牡羊から牡牛へという表現の変化は、この神の性格を考えるうえで重要である。エジプトにおいて牡牛は王権と生殖力の徴であり、アピスやムネウィスのように、生きた個体が神の顕現として飼われた例もある。バタの場合、そうした聖獣飼育の記録は伝わっていない。
古王国のサッカラ墓域、たとえばティのマスタバに名の見える死の神ベト(Bt)と同一の存在である可能性が指摘されている。もしそうであれば、この神の起源は新王国よりはるかに遡ることになる。『ピラミッド・テキスト』にも『コフィン・テキスト』にも名がないため、確認する手段が乏しい。
関わる神格・伝承
アヌビスとは兄弟とされ、二柱で第17ノモスを代表する。ノモスを二柱の神が分け合うという形は、エジプトの地方神の配置としてしばしば見られる。

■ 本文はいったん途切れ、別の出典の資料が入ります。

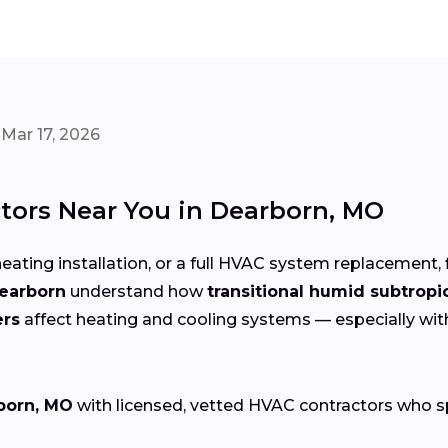
Mar 17, 2026
tors Near You in Dearborn, MO
eating installation, or a full HVAC system replacement, 
Dearborn
understand how
transitional humid subtropi
ers
affect heating and cooling systems — especially wi
born, MO
with licensed, vetted HVAC contractors who spec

牡牛の神としては、メンフィスのアピス、ヘリオポリスのムネウィス、メンデスのバネブジェデト(牡羊)と並ぶ系列に属する。ただしこれらが大都市の祭祀の中心にあったのに対し、バタは中規模のノモスの地方神にとどまった。
文化的足跡
日本語圏でこの神が紹介されることはまずない。一方で『二人兄弟の物語』は、古代エジプト文学の代表作として翻訳もあり、比較民話学の文脈で繰り返し言及されてきた。
主人公の名が神の名であることは、その紹介ではしばしば省かれる。エジプトの物語文学が神名を人物名に用いるという事情は、この文明において神話と物語の境が今日ほど明確でなかったことを示している。